The young Lorenz graduated from the University of Vienna as a Doctor of Medicine (MD) in 1928 and was appointed assistant professor at the Institute of Anatomy until 1935. He also began studying zoology, where he received a doctorate in 1933 for the same university.

Career and achievements

From his observations made between 1935 and 1938, Lorenz established the concept of imprinting. Imprinting is the process by which a baby – in its first moments of life – follows an object, usually its biological mother.

He came to this concept by observing birds (geese and jackdaws). In the process, he discovered that for a short time after hatching, the chicks are genetically inclined to identify the sound and appearance of their mother and therefore form a permanent bond with her.

In 1940 he was appointed professor of psychology at the University of Königsberg. The Second World War (1939-1945) soon interrupted his academic career.

Purple bullfinch calf.

War experiences

During the war, Konrad Lorenz served as a medic in the German army. He was captured in 1942 and was a prisoner of war in the Soviet Union for six years.

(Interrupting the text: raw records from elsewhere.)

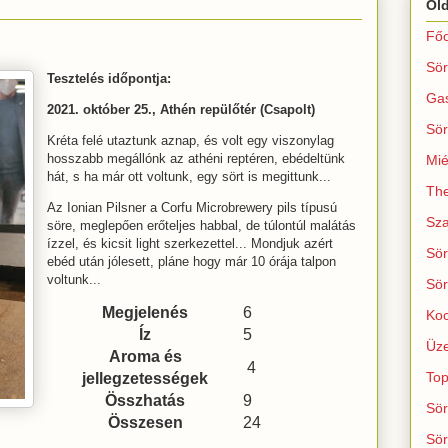
Ol
Főo
Sör
Tesztelés időpontja:
Ga
2021. október 25., Athén repülőtér (Csapolt)
Sör
Kréta felé utaztunk aznap, és volt egy viszonylag
hosszabb megállónk az athéni reptéren, ebédeltünk
Mié
hát, s ha már ott voltunk, egy sört is megittunk...
The
Az Ionian Pilsner a Corfu Microbrewery pils típusú
Sza
söre, meglepően erőteljes habbal, de túlontúl malátás
ízzel, és kicsit light szerkezettel... Mondjuk azért
Sör
ebéd után jólesett, pláne hogy már 10 órája talpon
voltunk...
Sör
Megjelenés
6
Koc
Íz
5
Üze
Aroma és
4
Top
jellegzetességek
Összhatás
9
Sör
Összesen
24
Sör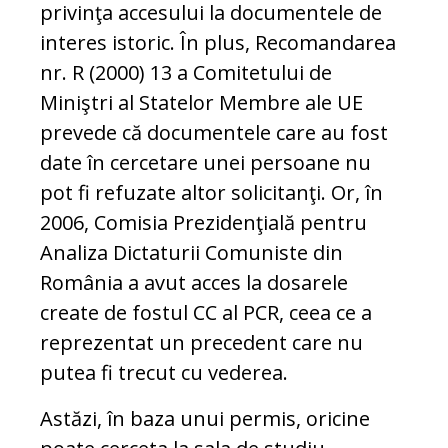
privinţa accesului la documentele de
interes istoric. În plus, Recomandarea
nr. R (2000) 13 a Comitetului de
Miniştri al Statelor Membre ale UE
prevede că documentele care au fost
date în cercetare unei persoane nu
pot fi refuzate altor solicitanţi. Or, în
2006, Comisia Prezidenţială pentru
Analiza Dictaturii Comuniste din
România a avut acces la dosarele
create de fostul CC al PCR, ceea ce a
reprezentat un precedent care nu
putea fi trecut cu vederea.
Astăzi, în baza unui permis, oricine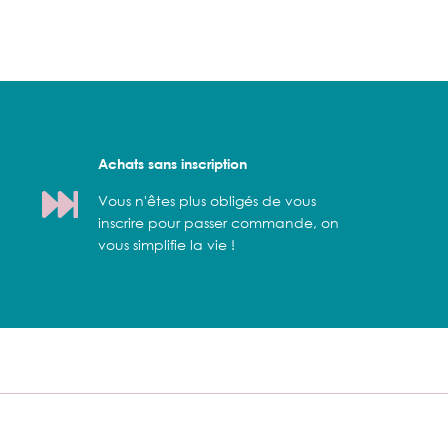
Achats sans inscription
Vous n'êtes plus obligés de vous
inscrire pour passer commande, on
vous simplifie la vie !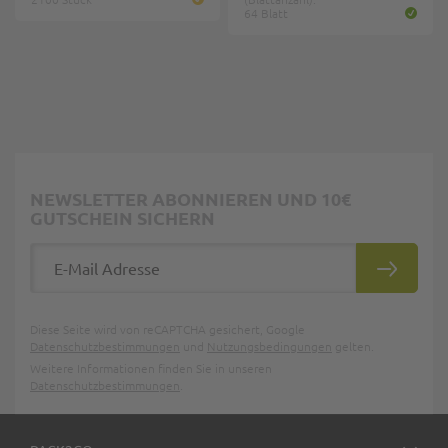
64 Blatt
NEWSLETTER ABONNIEREN UND 10€
GUTSCHEIN SICHERN
E-Mail Adresse
ABONNIE
Diese Seite wird von reCAPTCHA gesichert, Google
Datenschutzbestimmungen
und
Nutzungsbedingungen
gelten.
Weitere Informationen finden Sie in unseren
Datenschutzbestimmungen
.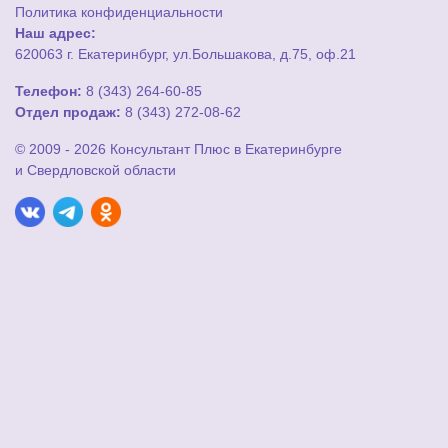
Политика конфиденциальности
Наш адрес:
620063 г. Екатеринбург, ул.Большакова, д.75, оф.21
Телефон:
8 (343) 264-60-85
Отдел продаж:
8 (343) 272-08-62
© 2009 - 2026 Консультант Плюс в Екатеринбурге
и Свердловской области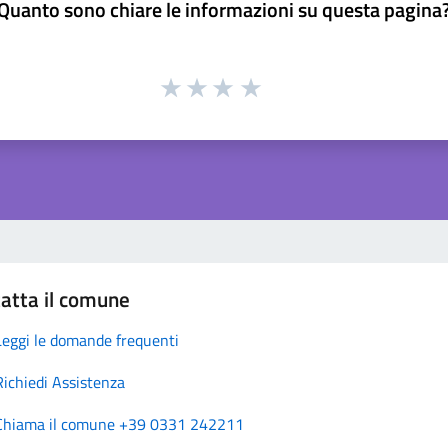
Quanto sono chiare le informazioni su questa pagina
atta il comune
Leggi le domande frequenti
Richiedi Assistenza
Chiama il comune +39 0331 242211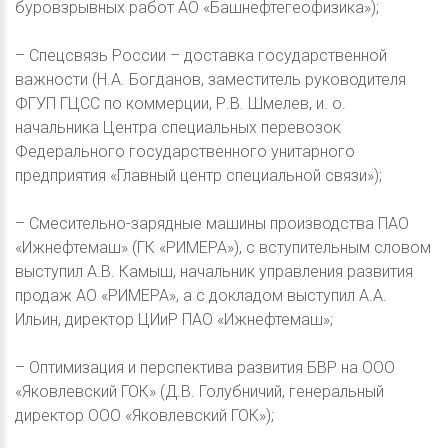
буровзрывных работ АО «Башнефтегеофизика»);
– Спецсвязь России – доставка государственной
важности (Н.А. Богданов, заместитель руководителя
ФГУП ГЦСС по коммерции, Р.В. Шмелев, и. о.
начальника Центра специальных перевозок
Федерального государственного унитарного
предприятия «Главный центр специальной связи»);
– Смесительно-зарядные машины производства ПАО
«Ижнефтемаш» (ГК «РИМЕРА»), с вступительным словом
выступил А.В. Камыш, начальник управления развития
продаж АО «РИМЕРА», а с докладом выступил А.А.
Ильин, директор ЦИиР ПАО «Ижнефтемаш»;
– Оптимизация и перспектива развития БВР на ООО
«Яковлевский ГОК» (Д.В. Голубничий, генеральный
директор ООО «Яковлевский ГОК»);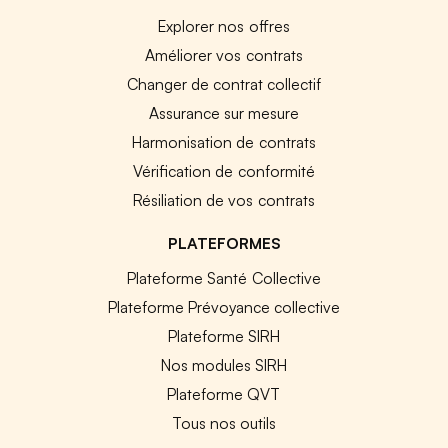
Explorer nos offres
Améliorer vos contrats
Changer de contrat collectif
Assurance sur mesure
Harmonisation de contrats
Vérification de conformité
Résiliation de vos contrats
PLATEFORMES
Plateforme Santé Collective
Plateforme Prévoyance collective
Plateforme SIRH
Nos modules SIRH
Plateforme QVT
Tous nos outils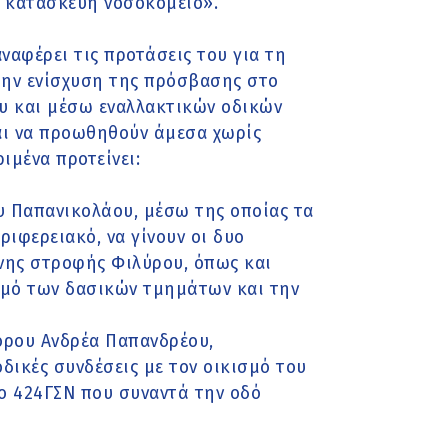
 κατασκευή νοσοκομείο».
ναφέρει τις προτάσεις του για τη
την ενίσχυση της πρόσβασης στο
υ και μέσω εναλλακτικών οδικών
αι να προωθηθούν άμεσα χωρίς
ιμένα προτείνει:
ου Παπανικολάου, μέσω της οποίας τα
ριφερειακό, να γίνουν οι δυο
υνης στροφής Φιλύρου, όπως και
σμό των δασικών τμημάτων και την
όρου Ανδρέα Παπανδρέου,
οδικές συνδέσεις με τον οικισμό του
ο 424ΓΣΝ που συναντά την οδό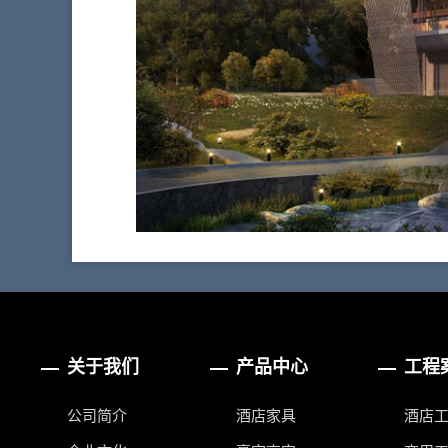
关于我们
产品中心
工程
公司简介
酒店家具
酒店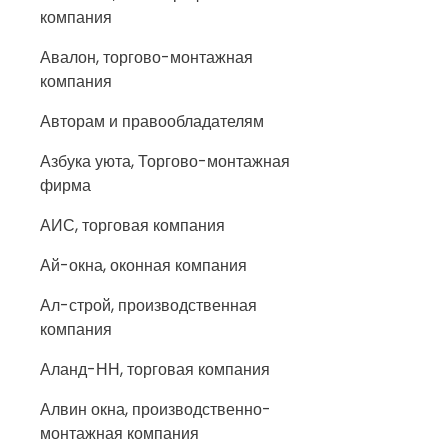
компания
Авалон, торгово-монтажная
компания
Авторам и правообладателям
Азбука уюта, Торгово-монтажная
фирма
АИС, торговая компания
Ай-окна, оконная компания
Ал-строй, производственная
компания
Аланд-НН, торговая компания
Алвин окна, производственно-
монтажная компания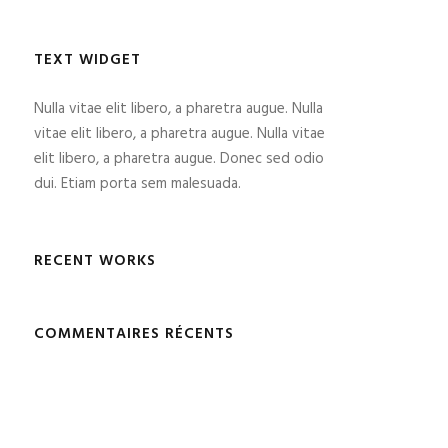
TEXT WIDGET
Nulla vitae elit libero, a pharetra augue. Nulla
vitae elit libero, a pharetra augue. Nulla vitae
elit libero, a pharetra augue. Donec sed odio
dui. Etiam porta sem malesuada.
RECENT WORKS
COMMENTAIRES RÉCENTS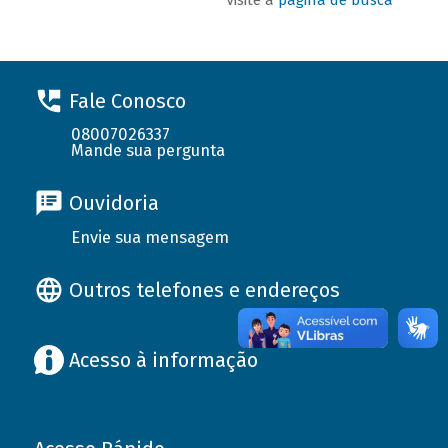
Fale Conosco
08007026337
Mande sua pergunta
Ouvidoria
Envie sua mensagem
Outros telefones e endereços
Acesso à informação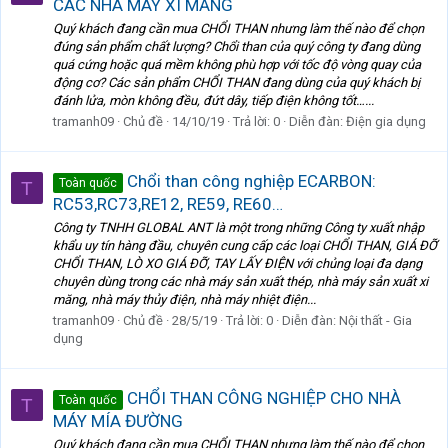
CÁC NHÀ MÁY XI MĂNG
Quý khách đang cần mua CHỔI THAN nhưng làm thế nào để chọn
đúng sản phẩm chất lượng? Chổi than của quý công ty đang dùng
quá cứng hoặc quá mềm không phù hợp với tốc độ vòng quay của
động cơ? Các sản phẩm CHỔI THAN đang dùng của quý khách bị
đánh lửa, mòn không đều, đứt dây, tiếp điện không tốt…...
tramanh09
Chủ đề
14/10/19
Trả lời: 0
Diễn đàn:
Điện gia dụng
Chổi than công nghiệp ECARBON:
Toàn quốc
T
RC53,RC73,RE12, RE59, RE60…
Công ty TNHH GLOBAL ANT là một trong những Công ty xuất nhập
khẩu uy tín hàng đầu, chuyên cung cấp các loại CHỔI THAN, GIÁ ĐỠ
CHỔI THAN, LÒ XO GIÁ ĐỠ, TAY LẤY ĐIỆN với chủng loại đa dạng
chuyên dùng trong các nhà máy sản xuất thép, nhà máy sản xuất xi
măng, nhà máy thủy điện, nhà máy nhiệt điện...
tramanh09
Chủ đề
28/5/19
Trả lời: 0
Diễn đàn:
Nội thất - Gia
dụng
CHỔI THAN CÔNG NGHIỆP CHO NHÀ
Toàn quốc
T
MÁY MÍA ĐƯỜNG
Quý khách đang cần mua CHỔI THAN nhưng làm thế nào để chọn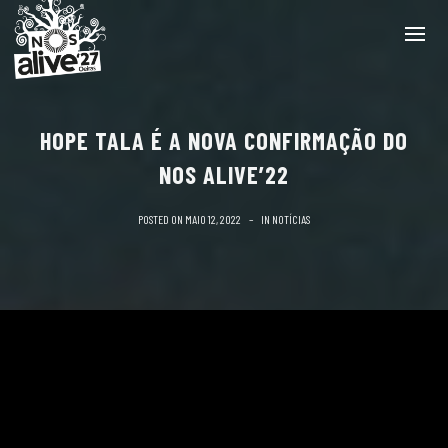
HOPE TALA É A NOVA CONFIRMAÇÃO DO
NOS ALIVE’22
POSTED ON
MAIO 12, 2022
IN
NOTÍCIAS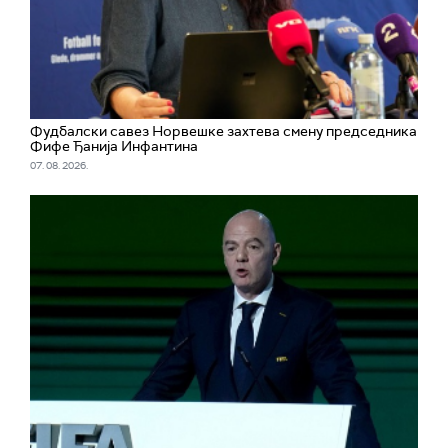
Фудбалски савез Норвешке захтева смену председника
Фифе Ђанија Инфантина
07. 08. 2026.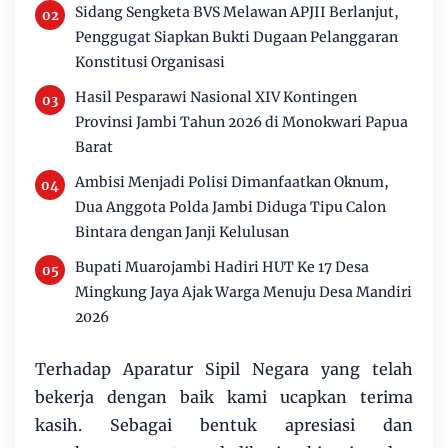
Sidang Sengketa BVS Melawan APJII Berlanjut,
Penggugat Siapkan Bukti Dugaan Pelanggaran
Konstitusi Organisasi
Hasil Pesparawi Nasional XIV Kontingen
Provinsi Jambi Tahun 2026 di Monokwari Papua
Barat
Ambisi Menjadi Polisi Dimanfaatkan Oknum,
Dua Anggota Polda Jambi Diduga Tipu Calon
Bintara dengan Janji Kelulusan
Bupati Muarojambi Hadiri HUT Ke 17 Desa
Mingkung Jaya Ajak Warga Menuju Desa Mandiri
2026
Terhadap Aparatur Sipil Negara yang telah
bekerja dengan baik kami ucapkan terima
kasih. Sebagai bentuk apresiasi dan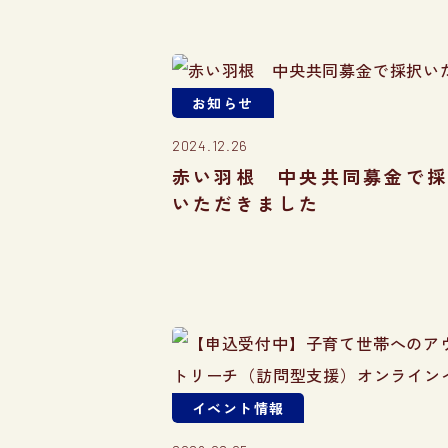
お知らせ
2024.12.26
赤い羽根 中央共同募金で
いただきました
イベント情報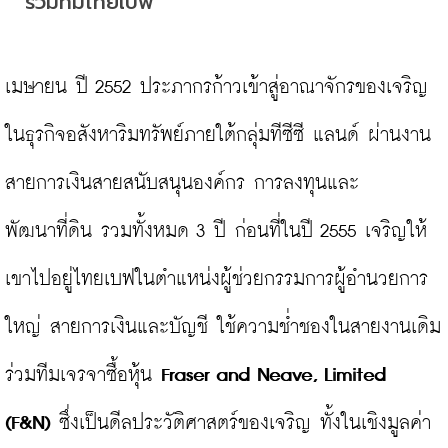
ร่วมทีมไทยเบฟ
เมษายน ปี 2552 ประภากรก้าวเข้าสู่อาณาจักรของเจริญ
ในธุรกิจอสังหาริมทรัพย์ภายใต้กลุ่มทีซีซี แลนด์ ผ่านงาน
สายการเงินสายสนับสนุนองค์กร การลงทุนและ
พัฒนาที่ดิน รวมทั้งหมด 3 ปี ก่อนที่ในปี 2555 เจริญให้
เขาไปอยู่ไทยเบฟในตำแหน่งผู้ช่วยกรรมการผู้อำนวยการ
ใหญ่ สายการเงินและบัญชี ใช้ความช่ำชองในสายงานเดิม
ร่วมทีมเจรจาซื้อหุ้น 
Fraser and Neave, Limited 
(F&N)
 ซึ่งเป็นดีลประวัติศาสตร์ของเจริญ ทั้งในเชิงมูลค่า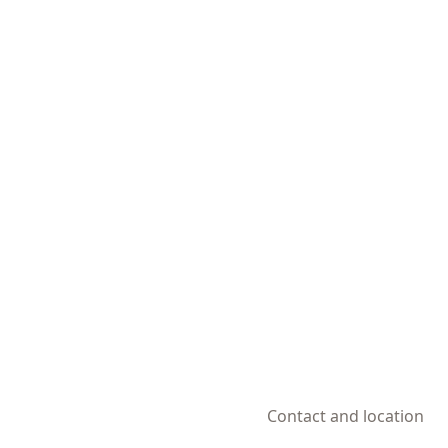
Contact and location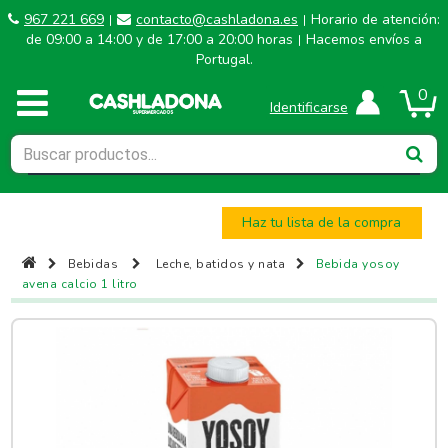
967 221 669
contacto@cashladona.es
Horario de atención:
|
|
de 09:00 a 14:00 y de 17:00 a 20:00 horas
Hacemos envíos a
|
Portugal.
0
Identificarse
Haz tu lista de la compra
Bebidas
Leche, batidos y nata
Bebida yosoy
avena calcio 1 litro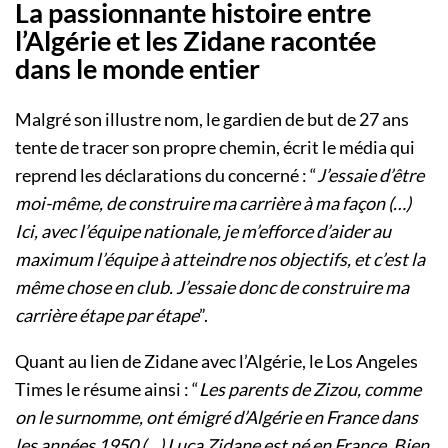
La passionnante histoire entre
l’Algérie et les Zidane racontée
dans le monde entier
Malgré son illustre nom, le gardien de but de 27 ans
tente de tracer son propre chemin, écrit le média qui
reprend les déclarations du concerné : “
J’essaie d’être
moi-même, de construire ma carrière à ma façon (…)
Ici, avec l’équipe nationale, je m’efforce d’aider au
maximum l’équipe à atteindre nos objectifs, et c’est la
même chose en club. J’essaie donc de construire ma
carrière étape par étape
”.
Quant au lien de Zidane avec l’Algérie, le Los Angeles
Times le résume ainsi : “
Les parents de Zizou, comme
on le surnomme, ont émigré d’Algérie en France dans
les années 1950 (…) Luca Zidane est né en France. Bien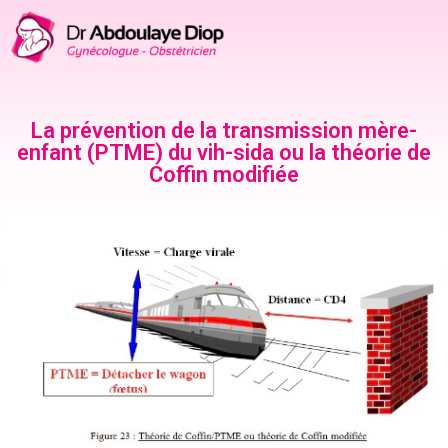
La prévention de la transmission mère-
enfant (PTME) du vih-sida ou la théorie de
Coffin modifiée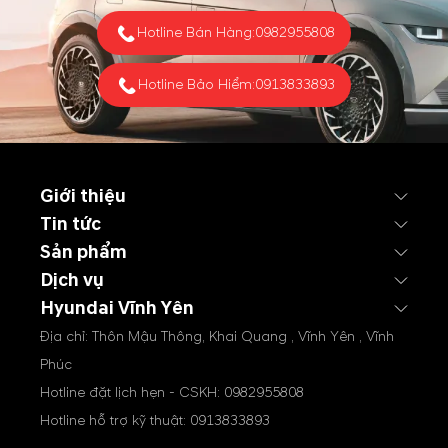
nỗ lực ổn định Trung Đông
Hotline Bán Hàng:
0982955808
từ phía Mỹ đang giúp thị
trường...
Hotline Bảo Hiểm:
0913833893
Giới thiệu
Tin tức
Sản phẩm
Dịch vụ
Hyundai Vĩnh Yên
Địa chỉ: Thôn Mậu Thông, Khai Quang , Vĩnh Yên , Vĩnh
Phúc
Hotline đặt lịch hẹn - CSKH:
0982955808
Hotline hỗ trợ kỹ thuật:
0913833893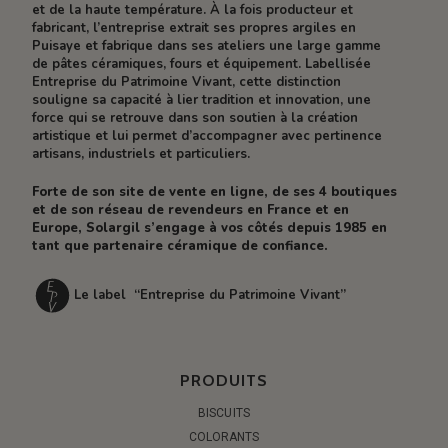
et de la haute température. À la fois producteur et
fabricant, l’entreprise extrait ses propres argiles en
Puisaye et fabrique dans ses ateliers une large gamme
de pâtes céramiques, fours et équipement. Labellisée
Entreprise du Patrimoine Vivant, cette distinction
souligne sa capacité à lier tradition et innovation, une
force qui se retrouve dans son soutien à la création
artistique et lui permet d’accompagner avec pertinence
artisans, industriels et particuliers.
Forte de son site de vente en ligne, de ses 4 boutiques
et de son réseau de revendeurs en France et en
Europe, Solargil s’engage à vos côtés depuis 1985 en
tant que partenaire céramique de confiance.
Le label “Entreprise du Patrimoine Vivant”
PRODUITS
BISCUITS
COLORANTS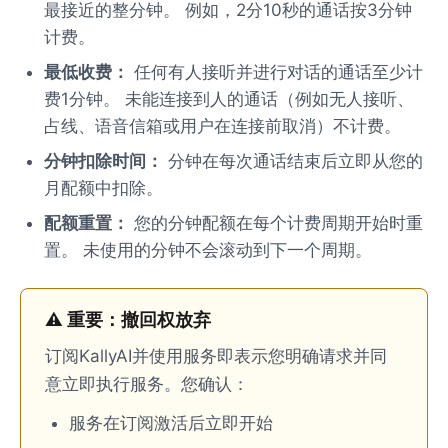
最接近的整分钟。 例如，2分10秒的通话按3分钟
计费。
最低收费：
任何有人接听并进行对话的通话至少计
费1分钟。 未能连接到人的通话（例如无人接听、
占线、语音信箱或用户在连接前取消）不计费。
分钟扣除时间：
分钟在每次通话结束后立即从您的
月配额中扣除。
配额重置：
您的分钟配额在每个计费周期开始时重
置。 未使用的分钟不会滚动到下一个周期。
⚠️ 重要：撤回权放弃
订阅KallyAI并使用服务即表示您明确请求并同
意立即执行服务。您确认：
服务在订阅激活后立即开始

He returned to Austria in 1948 and directed the Institute of Comparative Ethology in Altenberg from 1949 to 1951. In 1950 he established a department of comparative ethology at the Max Planck Institute in Buldern, Westphalia, and became co-director of the Institute in 1954.

From 1961 to 1973 he served as director of the Max Planck Institute for Behavioral Physiology in Seewiesen. In 1973, the year of his Nobel Prize, Lorenz became director of the department of animal sociology at the Institute of Comparative Ethology, of the Austrian Academy of Sciences in Altenberg.

Konrad Lorenz’s ideas on aggression in humans

Soldiers of the Second World War.

In the latter part of his career Lorenz applied his ideas to the behavior of human beings as members of a social species. The scientist’s ideas constituted a hypothesis with highly controversial philosophical and sociological implications.

Generating much controversy, Lorenz went so far as to argue that the struggle and warlike behavior in humanity have an innate basis. Lorenz explained that this behavior can be modified environmentally by various factors.

In short, Lorenz’s concepts paved the way for modern scientific understanding of how behavior patterns evolve in a species. In particular, in relation to the role of ecological factors and the adaptive value of behavior for the survival of the species.

His work pioneered the view that animal species are genetically arranged to learn specific types of information that are important to the survival of the species.